Zanna menganggukkan kepala sambil tersenyum.
Hari ini pekerjaan yang harus Zanna selesaikan ternyata berakhir lebih cepat. Ia menoleh menuju jam dinding yang ada di ruang kerjanya. Sambil meregangkan otot-otot kakunya, Zanna memutuskan untuk duduk sejenak sampai waktu pulang kantor tiba.
"Hari terakhir nih?"
Sebuah suara berhasil mengejutkan Zanna. Ia lantas segera berdiri dari duduknya dan mendapati seorang wanita berkulit putih tengah tersenyum menatapnya. Zanna segera berdiri dan menyambut kedatangan wanita itu.

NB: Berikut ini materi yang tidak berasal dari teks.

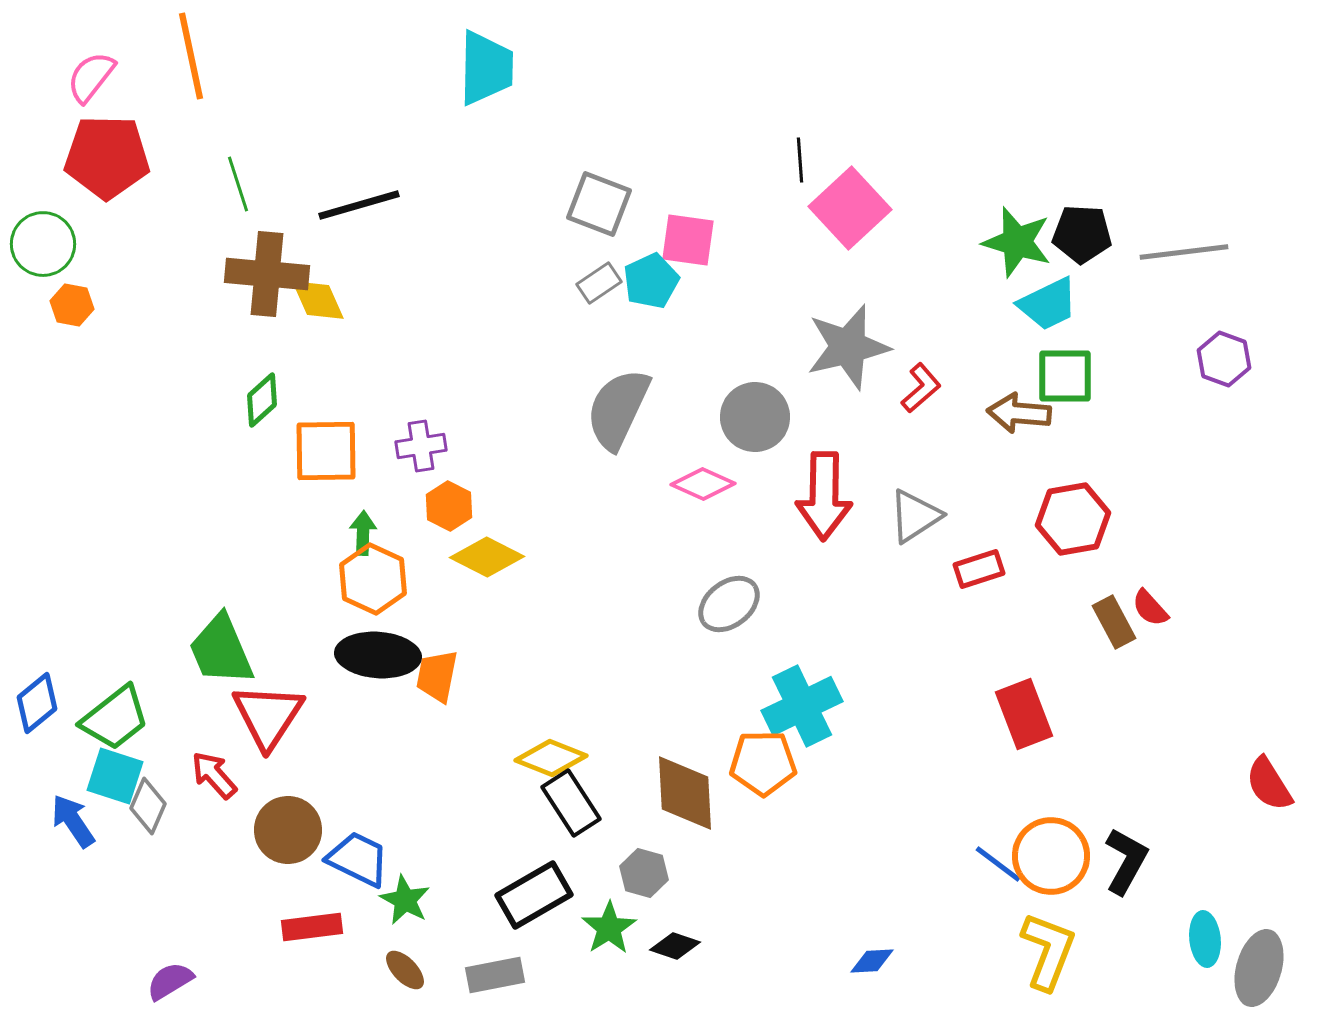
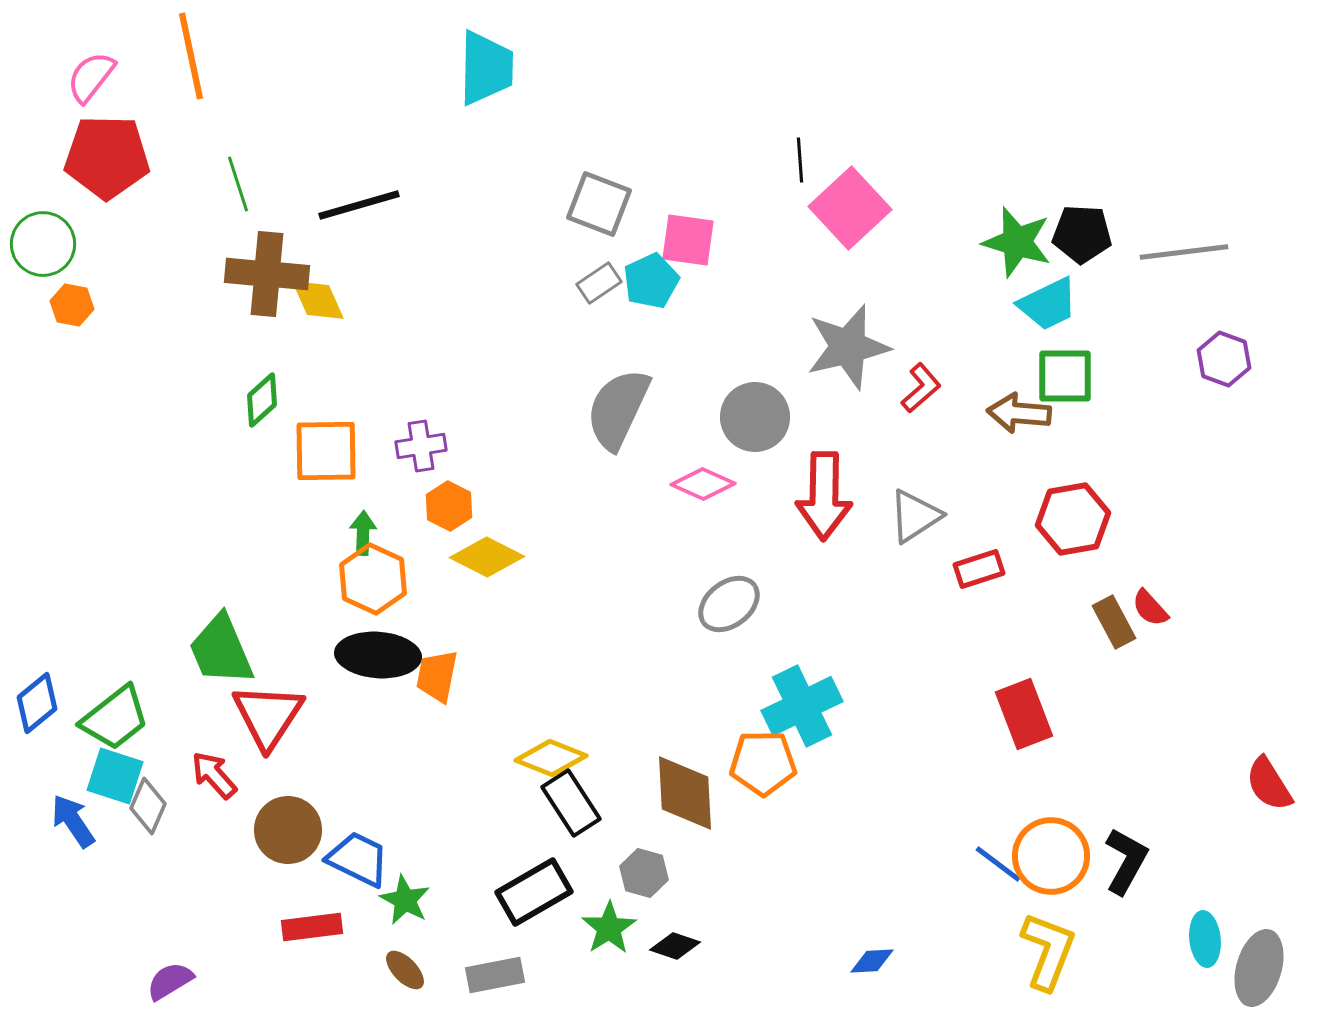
black rectangle at (534, 895): moved 3 px up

"Kak Irene udah mau pulang juga?"
"Iya nih. Bareng, yuk?"
"Gak usah, Kak. Nanti ngerepotin."
"Kamu tuh, kayak sama siapa aja pake gak enakan segala."
Dengan rasa tidak enaknya, Zanna akhirnya menerima tawaran Irene. Selama perjalanan menuju rumah tidak banyak yang diperbincangkan oleh keduanya. Masing-masing dari mereka larut dalam sepi. Saling mengalihkan pandang dan menajamkan mata pada jalanan kota yang lengang. Sungguh suasana yang dingin.
Keduanya bukan sedang dalam keadaan tidak akur. Hanya saja larur dalam diam merupakan kebiasaan Irene ketika sedang mengendarai mobil. Ia lebih fokus jika suasana di mobilnya tenang. Berlainan dengan Zanna yang sungguh direlung rasa bosan karena tidak ada bahan perbincangan yang bisa ia lontarkan. Jika pun ada, akan sia-sia saja baginya untuk membuka percakapan.
Memandang keadaan kota saja tidak cukup bagi Zanna. Meskipun ia sudah tinggal di kota selama beberapa puluh tahun, dirinya masih saja terpukau dengan pemandangan kota yang maju pesat. Banyaknya gedung bertingkat yang berjejer, bus kota yang berlalu-lalang sepanjang jalan, papan iklan yang menampilkan beberapa produk dengan semenarik mungkin. Wajar saja karena Zanna sendiri termasuk penduduk kota yang jarang menjelajah tempat tinggalnya.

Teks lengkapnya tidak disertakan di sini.